Use templates/disaster_processing_template.ipynb for full control over: - Memory management - Chunk configurations - Processing parameters - Verification options - Detailed error handling

Configuration Examples

Basic Configuration

EVENT_NAME = '202408_TropicalStorm_Debby'
PRODUCT_NAME = 'landsat8'
BUCKET = 'nasa-disasters'
SOURCE_PATH = f'drcs_activations/{EVENT_NAME}/{PRODUCT_NAME}'
DESTINATION_BASE = 'drcs_activations_new'
OVERWRITE = False  # Set True to replace existing files

Custom Filename Functions

Define how your files are renamed:

def create_truecolor_filename(original_path, event_name):
    """Create filename for trueColor products."""
    filename = os.path.basename(original_path)
    stem = os.path.splitext(filename)[0]
    date = extract_date_from_filename(stem)

    if date:
        stem_clean = re.sub(r'_\d{8}', '', stem)
        return f"{event_name}_{stem_clean}_{date}_day.tif"
    return f"{event_name}_{stem}_day.tif"

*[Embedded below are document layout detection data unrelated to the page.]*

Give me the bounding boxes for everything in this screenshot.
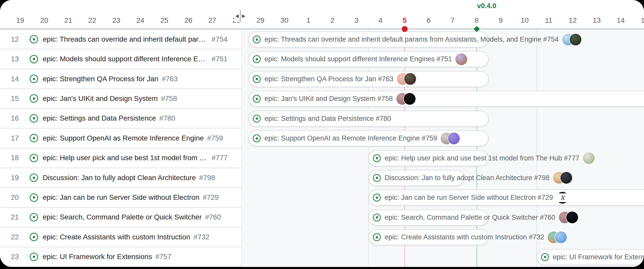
timeline-bar-content[interactable]: epic: Strengthen QA Process for Jan #763 <box>253 71 416 87</box>
date-header-cell: 2 <box>320 16 344 25</box>
open-issue-icon <box>253 55 261 63</box>
assignee-avatar[interactable] <box>566 212 578 223</box>
milestone-label[interactable]: v0.4.0 <box>477 2 496 10</box>
issue-row[interactable]: 18epic: Help user pick and use best 1st … <box>0 148 241 168</box>
row-number: 14 <box>7 75 23 83</box>
open-issue-icon <box>373 233 381 241</box>
issue-title: epic: Threads can override and inherit d… <box>43 35 208 43</box>
issue-title: epic: UI Framework for Extensions <box>43 253 152 261</box>
issue-row[interactable]: 13epic: Models should support different … <box>0 49 241 69</box>
row-number: 23 <box>7 253 23 261</box>
roadmap-view: epic: Threads can override and inherit d… <box>0 0 644 267</box>
issue-row[interactable]: 14epic: Strengthen QA Process for Jan#76… <box>0 69 241 89</box>
assignee-avatar[interactable] <box>560 172 572 184</box>
issue-title: epic: Help user pick and use best 1st mo… <box>43 154 208 162</box>
bar-label: epic: Help user pick and use best 1st mo… <box>385 154 579 162</box>
date-header-cell: 13 <box>585 16 609 25</box>
date-header-cell: 1 <box>296 16 320 25</box>
issue-row[interactable]: 20epic: Jan can be run Server Side witho… <box>0 188 241 207</box>
assignee-avatar[interactable] <box>555 231 567 243</box>
timeline-bar-content[interactable]: epic: Models should support different In… <box>253 51 467 67</box>
timeline-bar-content[interactable]: epic: Help user pick and use best 1st mo… <box>373 150 595 166</box>
assignee-avatar-group <box>455 53 467 65</box>
timeline-bar-content[interactable]: epic: Settings and Data Persistence #780 <box>253 111 391 127</box>
issue-number: #758 <box>161 95 177 103</box>
open-issue-icon <box>30 35 38 43</box>
date-header-cell: 15 <box>633 16 644 25</box>
timeline-bar-content[interactable]: epic: Support OpenAI as Remote Inference… <box>253 130 460 146</box>
timeline-bar-content[interactable]: epic: Create Assistants with custom Inst… <box>373 229 567 245</box>
open-issue-icon <box>30 94 38 103</box>
open-issue-icon <box>253 134 261 142</box>
resize-divider-icon <box>240 11 241 21</box>
date-header-cell: 23 <box>104 16 128 25</box>
issue-row[interactable]: 19Discussion: Jan to fully adopt Clean A… <box>0 168 241 188</box>
assignee-avatar[interactable] <box>583 152 595 164</box>
assignee-avatar[interactable] <box>455 53 467 65</box>
issue-row[interactable]: 17epic: Support OpenAI as Remote Inferen… <box>0 128 241 148</box>
row-number: 12 <box>7 35 23 43</box>
date-header-cell: 29 <box>248 16 272 25</box>
date-header-cell: 27 <box>200 16 224 25</box>
date-header-cell: 14 <box>609 16 633 25</box>
issue-row[interactable]: 12epic: Threads can override and inherit… <box>0 30 241 49</box>
date-header-cell: 22 <box>80 16 104 25</box>
row-number: 17 <box>7 134 23 142</box>
issue-number: #759 <box>207 134 223 142</box>
issue-row[interactable]: 22epic: Create Assistants with custom In… <box>0 227 241 247</box>
open-issue-icon <box>253 95 261 103</box>
open-issue-icon <box>373 214 381 221</box>
assignee-avatar[interactable]: 𝕏 <box>557 192 568 204</box>
open-issue-icon <box>30 173 38 182</box>
timeline-bar-content[interactable]: epic: Threads can override and inherit d… <box>253 31 581 48</box>
bar-label: epic: Models should support different In… <box>264 55 452 63</box>
bar-label: epic: Jan can be run Server Side without… <box>385 194 553 202</box>
assignee-avatar-group <box>397 73 416 85</box>
issue-row[interactable]: 23epic: UI Framework for Extensions#757 <box>0 247 241 267</box>
today-marker-icon <box>402 26 408 32</box>
assignee-avatar[interactable] <box>570 34 581 45</box>
bar-label: Discussion: Jan to fully adopt Clean Arc… <box>385 174 549 182</box>
open-issue-icon <box>30 55 38 63</box>
issue-title: epic: Strengthen QA Process for Jan <box>43 75 158 83</box>
issue-number: #754 <box>212 35 227 43</box>
date-header-cell: 12 <box>561 16 585 25</box>
assignee-avatar[interactable] <box>404 93 416 105</box>
column-resize-handle[interactable]: ◀ ▶ <box>234 10 246 22</box>
open-issue-icon <box>30 154 38 162</box>
timeline-bar-content[interactable]: epic: Jan can be run Server Side without… <box>373 190 568 206</box>
assignee-avatar[interactable] <box>448 133 460 144</box>
date-header-cell: 6 <box>417 16 441 25</box>
issue-number: #798 <box>199 174 215 182</box>
date-header-cell: 11 <box>537 16 561 25</box>
open-issue-icon <box>30 75 38 83</box>
open-issue-icon <box>30 193 38 202</box>
open-issue-icon <box>541 253 549 261</box>
assignee-avatar-group <box>559 212 578 223</box>
timeline-bar-content[interactable]: epic: UI Framework for Extensions #757 <box>541 249 644 265</box>
bar-label: epic: UI Framework for Extensions #757 <box>553 253 644 261</box>
issue-row[interactable]: 16epic: Settings and Data Persistence#78… <box>0 109 241 128</box>
date-header-cell: 24 <box>128 16 152 25</box>
timeline-bar-content[interactable]: epic: Jan's UIKit and Design System #758 <box>253 91 416 107</box>
timeline-bar-content[interactable]: Discussion: Jan to fully adopt Clean Arc… <box>373 170 572 186</box>
issue-title: epic: Settings and Data Persistence <box>43 114 156 122</box>
issue-row[interactable]: 21epic: Search, Command Palette or Quick… <box>0 208 241 227</box>
bar-label: epic: Jan's UIKit and Design System #758 <box>264 95 393 103</box>
open-issue-icon <box>253 75 261 83</box>
timeline-bar-content[interactable]: epic: Search, Command Palette or Quick S… <box>373 209 578 226</box>
assignee-avatar[interactable] <box>404 73 416 85</box>
date-header-cell: 25 <box>152 16 176 25</box>
bar-label: epic: Threads can override and inherit d… <box>264 36 559 43</box>
open-issue-icon <box>30 134 38 142</box>
bar-label: epic: Strengthen QA Process for Jan #763 <box>264 75 393 83</box>
timeline-header: 1920212223242526272829301234567891011121… <box>0 0 644 30</box>
assignee-avatar-group <box>553 172 572 184</box>
issue-row[interactable]: 15epic: Jan's UIKit and Design System#75… <box>0 89 241 109</box>
issue-title: epic: Jan can be run Server Side without… <box>43 193 199 202</box>
row-number: 20 <box>7 193 23 202</box>
bar-label: epic: Search, Command Palette or Quick S… <box>385 214 555 221</box>
issue-number: #763 <box>162 75 178 83</box>
resize-right-arrow-icon: ▶ <box>242 10 245 22</box>
open-issue-icon <box>373 174 381 182</box>
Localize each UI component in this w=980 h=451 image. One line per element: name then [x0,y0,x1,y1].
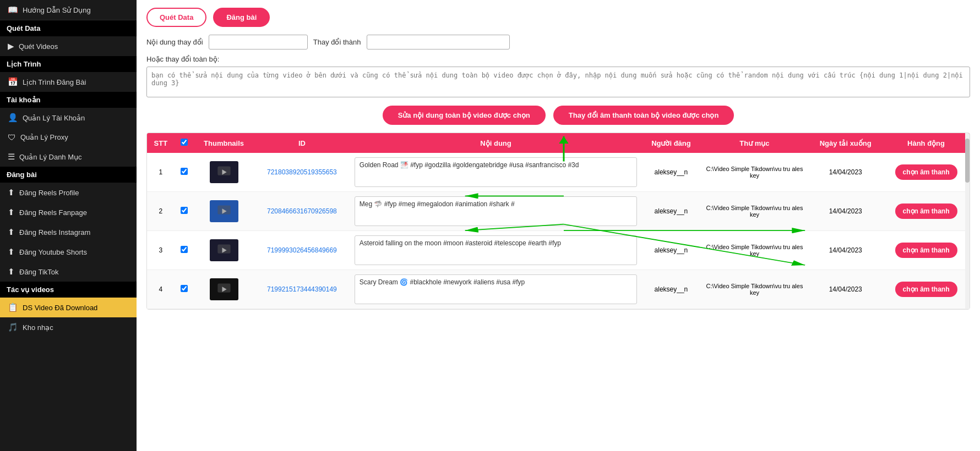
book-icon: 📖 [8,5,18,15]
select-all-checkbox[interactable] [181,139,188,146]
sidebar-item-kho-nhac[interactable]: 🎵 Kho nhạc [0,317,137,337]
cell-check[interactable] [175,153,194,192]
sidebar-item-label: Đăng Youtube Shorts [19,248,87,256]
cell-hanh-dong[interactable]: chọn âm thanh [883,270,970,309]
sidebar-item-dang-reels-profile[interactable]: ⬆ Đăng Reels Profile [0,183,137,202]
video-id-link[interactable]: 7199215173444390149 [267,285,337,293]
cell-noi-dung: Meg 🦈 #fyp #meg #megalodon #animation #s… [350,192,642,231]
sidebar-item-quan-ly-proxy[interactable]: 🛡 Quản Lý Proxy [0,128,137,147]
content-area: Quét Data Đăng bài Nội dung thay đổi Tha… [137,0,980,451]
col-thu-muc: Thư mục [701,133,809,153]
table-header-row: STT Thumbnails ID Nội dung Người đăng Th… [147,133,970,153]
list-icon: 📋 [8,302,18,312]
sidebar-item-label: Lịch Trình Đăng Bài [23,78,86,86]
video-id-link[interactable]: 7218038920519355653 [267,168,337,176]
sidebar-item-label: Đăng Reels Profile [19,189,79,197]
col-hanh-dong: Hành động [883,133,970,153]
cell-id[interactable]: 7199215173444390149 [254,270,350,309]
col-id: ID [254,133,350,153]
cell-check[interactable] [175,231,194,270]
cell-ngay-tai: 14/04/2023 [808,192,883,231]
scrollbar-thumb[interactable] [965,139,970,183]
col-check [175,133,194,153]
cell-id[interactable]: 7208466631670926598 [254,192,350,231]
noi-dung-thay-doi-label: Nội dung thay đổi [146,38,203,46]
cell-stt: 1 [147,153,175,192]
noi-dung-box[interactable]: Asteroid falling on the moon #moon #aste… [355,235,638,265]
sidebar-item-label: Hướng Dẫn Sử Dụng [23,6,91,14]
sua-noi-dung-button[interactable]: Sửa nội dung toàn bộ video được chọn [383,106,546,125]
sidebar-item-quan-ly-tai-khoan[interactable]: 👤 Quản Lý Tài Khoản [0,108,137,128]
quet-data-button[interactable]: Quét Data [146,8,206,27]
table-row: 2 7208466631670926598 Meg 🦈 #fyp #meg #m… [147,192,970,231]
cell-hanh-dong[interactable]: chọn âm thanh [883,153,970,192]
video-table-container: STT Thumbnails ID Nội dung Người đăng Th… [146,133,970,310]
change-all-textarea[interactable] [146,67,970,97]
scrollbar-track[interactable] [965,133,970,309]
noi-dung-box[interactable]: Golden Road 🌁 #fyp #godzilla #goldengate… [355,157,638,187]
thay-am-thanh-button[interactable]: Thay đổi âm thanh toàn bộ video được chọ… [553,106,734,125]
video-id-link[interactable]: 7199993026456849669 [267,246,337,254]
cell-ngay-tai: 14/04/2023 [808,231,883,270]
cell-thumbnail [194,192,254,231]
sidebar-section-lich-trinh: Lịch Trình [0,56,137,72]
chon-am-thanh-button[interactable]: chọn âm thanh [895,164,957,180]
chon-am-thanh-button[interactable]: chọn âm thanh [895,243,957,258]
sidebar-item-quan-ly-danh-muc[interactable]: ☰ Quản Lý Danh Mục [0,147,137,167]
row-checkbox[interactable] [181,168,188,175]
video-id-link[interactable]: 7208466631670926598 [267,207,337,215]
thay-doi-thanh-input[interactable] [367,35,510,50]
table-row: 1 7218038920519355653 Golden Road 🌁 #fyp… [147,153,970,192]
cell-id[interactable]: 7199993026456849669 [254,231,350,270]
cell-check[interactable] [175,192,194,231]
table-row: 4 7199215173444390149 Scary Dream 🌀 #bla… [147,270,970,309]
sidebar-item-huong-dan[interactable]: 📖 Hướng Dẫn Sử Dụng [0,0,137,20]
chon-am-thanh-button[interactable]: chọn âm thanh [895,204,957,219]
noi-dung-thay-doi-input[interactable] [209,35,308,50]
noi-dung-box[interactable]: Scary Dream 🌀 #blackhole #newyork #alien… [355,274,638,304]
sidebar-item-label: Quản Lý Tài Khoản [23,114,85,122]
change-content-row: Nội dung thay đổi Thay đổi thành [146,35,970,50]
noi-dung-box[interactable]: Meg 🦈 #fyp #meg #megalodon #animation #s… [355,196,638,226]
cell-hanh-dong[interactable]: chọn âm thanh [883,192,970,231]
sidebar-item-dang-youtube-shorts[interactable]: ⬆ Đăng Youtube Shorts [0,242,137,262]
dang-bai-button[interactable]: Đăng bài [213,8,270,27]
cell-noi-dung: Scary Dream 🌀 #blackhole #newyork #alien… [350,270,642,309]
chon-am-thanh-button[interactable]: chọn âm thanh [895,282,957,297]
upload-icon: ⬆ [8,188,15,197]
upload-icon: ⬆ [8,207,15,217]
sidebar-item-dang-reels-fanpage[interactable]: ⬆ Đăng Reels Fanpage [0,202,137,222]
cell-hanh-dong[interactable]: chọn âm thanh [883,231,970,270]
upload-icon: ⬆ [8,227,15,237]
sidebar-item-dang-tiktok[interactable]: ⬆ Đăng TikTok [0,262,137,282]
cell-id[interactable]: 7218038920519355653 [254,153,350,192]
cell-stt: 4 [147,270,175,309]
sidebar-item-label: Quét Videos [19,42,58,51]
action-buttons-row: Sửa nội dung toàn bộ video được chọn Tha… [146,106,970,125]
top-buttons-row: Quét Data Đăng bài [146,8,970,27]
change-all-label: Hoặc thay đổi toàn bộ: [146,55,970,63]
row-checkbox[interactable] [181,207,188,214]
row-checkbox[interactable] [181,246,188,253]
sidebar-item-quet-videos[interactable]: ▶ Quét Videos [0,36,137,56]
user-icon: 👤 [8,113,18,123]
cell-thu-muc: C:\Video Simple Tikdown\vu tru aleskey [701,192,809,231]
sidebar-item-ds-video-da-download[interactable]: 📋 DS Video Đã Download [0,298,137,317]
cell-thumbnail [194,153,254,192]
cell-stt: 3 [147,231,175,270]
cell-thumbnail [194,270,254,309]
music-icon: 🎵 [8,322,18,332]
sidebar-item-label: Quản Lý Proxy [20,133,68,141]
col-noi-dung: Nội dung [350,133,642,153]
thay-doi-thanh-label: Thay đổi thành [313,38,361,46]
col-thumbnails: Thumbnails [194,133,254,153]
upload-icon: ⬆ [8,267,15,277]
col-stt: STT [147,133,175,153]
cell-check[interactable] [175,270,194,309]
table-row: 3 7199993026456849669 Asteroid falling o… [147,231,970,270]
sidebar-item-dang-reels-instagram[interactable]: ⬆ Đăng Reels Instagram [0,222,137,242]
sidebar-section-tac-vu-videos: Tác vụ videos [0,282,137,298]
sidebar-item-lich-trinh-dang-bai[interactable]: 📅 Lịch Trình Đăng Bài [0,72,137,92]
row-checkbox[interactable] [181,285,188,292]
cell-stt: 2 [147,192,175,231]
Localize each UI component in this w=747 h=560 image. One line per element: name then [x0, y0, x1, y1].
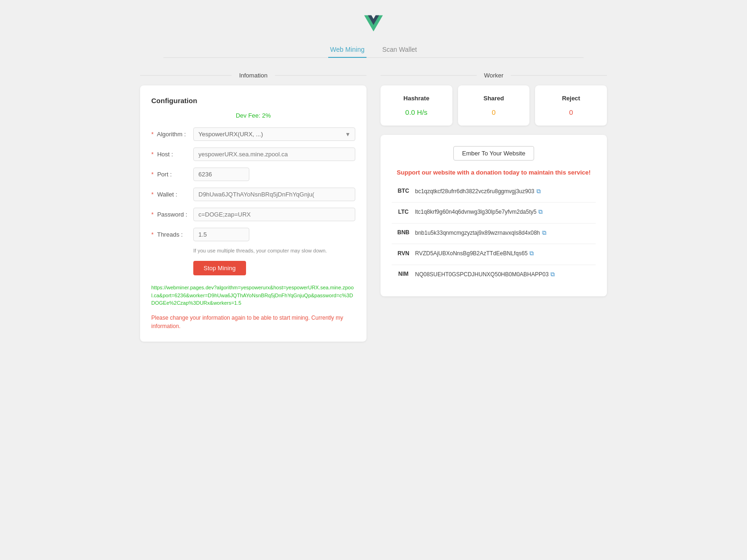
tab-web-mining[interactable]: Web Mining [328, 42, 366, 58]
crypto-name: BNB [392, 229, 415, 236]
host-required: * [151, 151, 154, 158]
hashrate-value: 0.0 H/s [387, 108, 446, 116]
reject-value: 0 [542, 108, 600, 116]
wallet-label: * Wallet : [151, 191, 193, 198]
worker-section-line-left [381, 75, 477, 76]
vuejs-logo-icon [364, 14, 383, 33]
wallet-row: * Wallet : [151, 188, 355, 201]
reject-card: Reject 0 [535, 85, 607, 126]
info-section-title: Infomation [232, 72, 275, 79]
info-section-header: Infomation [140, 72, 366, 79]
copy-icon[interactable]: ⧉ [542, 228, 546, 238]
algorithm-label: * Algorithm : [151, 131, 193, 138]
crypto-address: NQ08SUEHT0GSPCDJHUNXQ50HB0M0ABHAPP03⧉ [415, 270, 596, 279]
right-column: Worker Hashrate 0.0 H/s Shared 0 Reject … [381, 72, 607, 342]
threads-input[interactable] [193, 228, 249, 241]
embed-card: Ember To Your Website Support our websit… [381, 135, 607, 296]
mining-url: https://webminer.pages.dev?algorithm=yes… [151, 284, 355, 307]
stop-mining-button[interactable]: Stop Mining [193, 261, 246, 275]
crypto-name: BTC [392, 188, 415, 194]
port-required: * [151, 171, 154, 178]
shared-label: Shared [465, 95, 523, 102]
worker-stats: Hashrate 0.0 H/s Shared 0 Reject 0 [381, 85, 607, 126]
hashrate-card: Hashrate 0.0 H/s [381, 85, 452, 126]
crypto-list: BTCbc1qzqtkcf28ufrr6dh3822vcz6ru8ggmvgj3… [392, 187, 596, 279]
section-line-left [140, 75, 232, 76]
shared-value: 0 [465, 108, 523, 116]
threads-label: * Threads : [151, 231, 193, 238]
logo-area [364, 14, 383, 33]
algorithm-select[interactable]: YespowerURX(URX, ...) [193, 127, 355, 141]
worker-section-title: Worker [477, 72, 511, 79]
crypto-divider [392, 223, 596, 224]
host-row: * Host : [151, 147, 355, 161]
crypto-divider [392, 202, 596, 203]
main-content: Infomation Configuration Dev Fee: 2% * A… [140, 72, 607, 342]
crypto-address: ltc1q8krf9g60n4q6dvnwg3lg30lp5e7yfvm2da5… [415, 207, 596, 217]
embed-btn-wrapper: Ember To Your Website [392, 146, 596, 161]
left-column: Infomation Configuration Dev Fee: 2% * A… [140, 72, 366, 342]
algorithm-row: * Algorithm : YespowerURX(URX, ...) ▼ [151, 127, 355, 141]
host-input[interactable] [193, 147, 355, 161]
algorithm-required: * [151, 131, 154, 138]
password-required: * [151, 211, 154, 218]
crypto-row: LTCltc1q8krf9g60n4q6dvnwg3lg30lp5e7yfvm2… [392, 207, 596, 217]
section-line-right [275, 75, 366, 76]
crypto-row: BNBbnb1u5k33qnmcmgzyztaj9x89wzrnavxqls8d… [392, 228, 596, 238]
threads-row: * Threads : [151, 228, 355, 241]
crypto-name: NIM [392, 271, 415, 277]
algorithm-select-wrapper: YespowerURX(URX, ...) ▼ [193, 127, 355, 141]
wallet-input[interactable] [193, 188, 355, 201]
config-title: Configuration [151, 97, 355, 105]
tab-scan-wallet[interactable]: Scan Wallet [381, 42, 419, 58]
configuration-card: Configuration Dev Fee: 2% * Algorithm : … [140, 85, 366, 342]
worker-section-line-right [511, 75, 607, 76]
password-label: * Password : [151, 211, 193, 218]
crypto-address: bnb1u5k33qnmcmgzyztaj9x89wzrnavxqls8d4x0… [415, 228, 596, 238]
info-message: Please change your information again to … [151, 314, 355, 330]
threads-hint: If you use multiple threads, your comput… [193, 248, 355, 253]
embed-to-website-button[interactable]: Ember To Your Website [453, 146, 534, 161]
host-label: * Host : [151, 151, 193, 158]
crypto-address: bc1qzqtkcf28ufrr6dh3822vcz6ru8ggmvgj3uz9… [415, 187, 596, 196]
crypto-row: RVNRVZD5AjUBXoNnsBg9B2AzTTdEeBNLfqs65⧉ [392, 249, 596, 258]
wallet-required: * [151, 191, 154, 198]
dev-fee-label: Dev Fee: 2% [151, 112, 355, 119]
crypto-divider [392, 244, 596, 244]
crypto-row: BTCbc1qzqtkcf28ufrr6dh3822vcz6ru8ggmvgj3… [392, 187, 596, 196]
stop-mining-wrapper: Stop Mining [151, 253, 355, 275]
copy-icon[interactable]: ⧉ [536, 187, 541, 196]
tabs-nav: Web Mining Scan Wallet [163, 42, 584, 58]
crypto-name: RVN [392, 250, 415, 257]
crypto-row: NIMNQ08SUEHT0GSPCDJHUNXQ50HB0M0ABHAPP03⧉ [392, 270, 596, 279]
port-input[interactable] [193, 168, 249, 181]
copy-icon[interactable]: ⧉ [529, 249, 534, 258]
threads-required: * [151, 231, 154, 238]
worker-section-header: Worker [381, 72, 607, 79]
hashrate-label: Hashrate [387, 95, 446, 102]
copy-icon[interactable]: ⧉ [550, 270, 555, 279]
password-input[interactable] [193, 208, 355, 221]
password-row: * Password : [151, 208, 355, 221]
shared-card: Shared 0 [458, 85, 530, 126]
crypto-name: LTC [392, 209, 415, 215]
port-label: * Port : [151, 171, 193, 178]
crypto-address: RVZD5AjUBXoNnsBg9B2AzTTdEeBNLfqs65⧉ [415, 249, 596, 258]
donation-message: Support our website with a donation toda… [392, 168, 596, 177]
crypto-divider [392, 265, 596, 265]
port-row: * Port : [151, 168, 355, 181]
reject-label: Reject [542, 95, 600, 102]
copy-icon[interactable]: ⧉ [538, 207, 543, 217]
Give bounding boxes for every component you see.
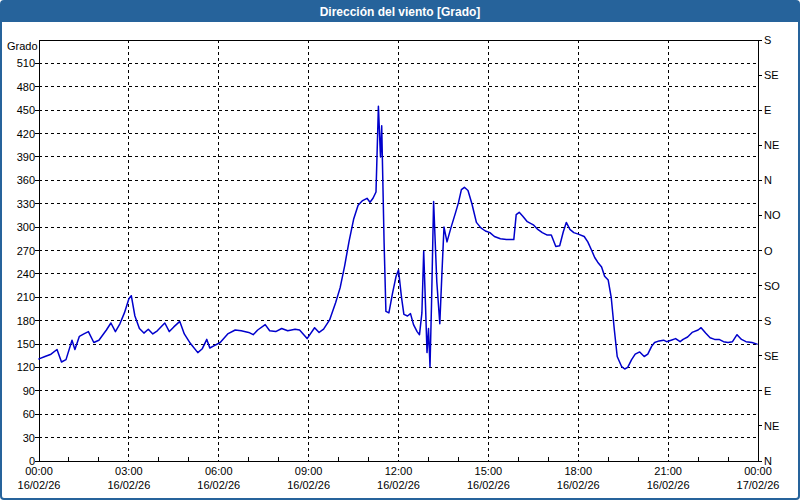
- right-axis-label: N: [764, 174, 772, 186]
- right-axis-label: S: [764, 315, 771, 327]
- x-tick-date-label: 16/02/26: [467, 479, 510, 491]
- y-tick-label: 510: [17, 57, 35, 69]
- y-axis-title: Grado: [7, 40, 38, 52]
- x-tick-time-label: 06:00: [205, 465, 233, 477]
- right-axis-label: E: [764, 104, 771, 116]
- x-tick-time-label: 00:00: [744, 465, 772, 477]
- right-axis-label: NE: [764, 139, 779, 151]
- y-tick-label: 150: [17, 338, 35, 350]
- x-tick-time-label: 09:00: [295, 465, 323, 477]
- x-tick-time-label: 03:00: [115, 465, 143, 477]
- right-axis-label: E: [764, 385, 771, 397]
- x-tick-date-label: 16/02/26: [647, 479, 690, 491]
- x-tick-date-label: 16/02/26: [377, 479, 420, 491]
- window-title: Dirección del viento [Grado]: [320, 5, 481, 19]
- x-tick-date-label: 17/02/26: [737, 479, 780, 491]
- right-axis-label: S: [764, 34, 771, 46]
- y-tick-label: 60: [23, 408, 35, 420]
- y-tick-label: 210: [17, 291, 35, 303]
- y-tick-label: 240: [17, 268, 35, 280]
- x-tick-time-label: 21:00: [654, 465, 682, 477]
- x-tick-date-label: 16/02/26: [287, 479, 330, 491]
- x-tick-date-label: 16/02/26: [197, 479, 240, 491]
- right-axis-label: NE: [764, 420, 779, 432]
- y-tick-label: 360: [17, 174, 35, 186]
- right-axis-label: SE: [764, 350, 779, 362]
- window-titlebar: Dirección del viento [Grado]: [2, 2, 798, 22]
- right-axis-label: SO: [764, 280, 780, 292]
- y-tick-label: 270: [17, 245, 35, 257]
- x-tick-time-label: 18:00: [564, 465, 592, 477]
- y-tick-label: 30: [23, 432, 35, 444]
- x-tick-time-label: 12:00: [385, 465, 413, 477]
- y-tick-label: 90: [23, 385, 35, 397]
- wind-direction-chart: 0306090120150180210240270300330360390420…: [0, 0, 800, 500]
- x-tick-date-label: 16/02/26: [107, 479, 150, 491]
- right-axis-label: O: [764, 245, 773, 257]
- y-tick-label: 450: [17, 104, 35, 116]
- right-axis-label: NO: [764, 209, 781, 221]
- x-tick-time-label: 00:00: [25, 465, 53, 477]
- right-axis-label: SE: [764, 69, 779, 81]
- y-tick-label: 330: [17, 198, 35, 210]
- application-window: 0306090120150180210240270300330360390420…: [0, 0, 800, 500]
- y-tick-label: 480: [17, 81, 35, 93]
- y-tick-label: 300: [17, 221, 35, 233]
- x-tick-date-label: 16/02/26: [557, 479, 600, 491]
- y-tick-label: 420: [17, 128, 35, 140]
- y-tick-label: 180: [17, 315, 35, 327]
- x-tick-date-label: 16/02/26: [18, 479, 61, 491]
- y-tick-label: 390: [17, 151, 35, 163]
- x-tick-time-label: 15:00: [475, 465, 503, 477]
- y-tick-label: 120: [17, 361, 35, 373]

Map Products to Filename Functions

FILENAME_CREATORS = {
    'trueColor': create_truecolor_filename,
    'colorInfrared': create_colorinfrared_filename,
    'naturalColor': create_naturalcolor_filename,
}

File Organization

The system automatically: - Discovers files in your S3 source path - Categorizes them by product type (trueColor, NDVI, etc.) - Applies the appropriate filename function - Saves to organized output directories

Default Output Structure

drcs_activations_new/
├── imagery/
│   ├── trueColor/
│   ├── colorIR/
│   └── naturalColor/
├── indices/
│   ├── NDVI/
│   └── MNDWI/
└── SAR/
    └── processed/

Common Patterns

Process Multiple Product Types

The system automatically detects and processes different product types:

# Files are auto-categorized by these patterns:
- 'trueColor' → imagery/trueColor/
- 'colorInfrared' → imagery/colorIR/
- 'NDVI' → indices/NDVI/
- 'MNDWI' → indices/MNDWI/
- 'SAR' → SAR/processed/

Custom No-Data Values

NODATA_VALUES = {
    'NDVI': -9999,      # Specific value for NDVI
    'MNDWI': -9999,     # Specific value for MNDWI
    'trueColor': None,  # Auto-detect for imagery
}

Override Output Directories

OUTPUT_DIRS = {
    'trueColor': 'Landsat/trueColor',
    'colorInfrared': 'Landsat/colorIR',
    'naturalColor': 'Landsat/naturalColor',
}

Troubleshooting

Issue: “No files found”

Check SOURCE_PATH is correct
Verify files exist: aws s3 ls s3://bucket/path/

Issue: “Failed to connect to S3”

Check AWS credentials: aws configure list
Ensure bucket access permissions

Issue: Files being skipped

Files already exist in destination
Set OVERWRITE = True to reprocess

Issue: Wrong filenames

Modify filename creator functions
Re-run from discovery step to preview

Issue: Processing is slow

Large files take time (normal)
System automatically uses GDAL optimization
Files >1.5GB use optimized chunking

Performance Tips

File Size Optimization
- Files <1.5GB: Processed whole (fastest)
- Files >1.5GB: Smart chunking
- Files >7GB: Ultra-large file handling
Compression
- Uses ZSTD level 22 (maximum compression)
- Automatic predictor selection
- Intelligent resampling based on data type

Parallel Processing

For batch processing multiple events, use:

from batch_processor_parallel import process_files_parallel

Advanced Features

Using the Helper Module Directly

from notebooks.notebook_helpers import quick_process

results = quick_process({
    'event_name': '202408_TropicalStorm_Debby',
    'bucket': 'nasa-disasters',
    'source_path': 'drcs_activations/202408_TropicalStorm_Debby/landsat8',
    'destination_base': 'drcs_activations_new',
    'overwrite': False,
    'filename_creators': FILENAME_CREATORS
})

Batch Processing Multiple Events

events = [
    '202408_TropicalStorm_Debby',
    '202409_Hurricane_Example',
    '202410_Wildfire_Sample'
]

for event in events:
    config['event_name'] = event
    config['source_path'] = f'drcs_activations/{event}/landsat8'
    processor = SimpleProcessor(config)
    processor.connect_to_s3()
    processor.discover_files()
    processor.process_all()

Next Steps

Start with the simple template
Run a small test batch
Verify output filenames are correct
Process full dataset
Check results in S3

For more details, see the main README.md or review the RESAMPLING_GUIDE.md for data type handling.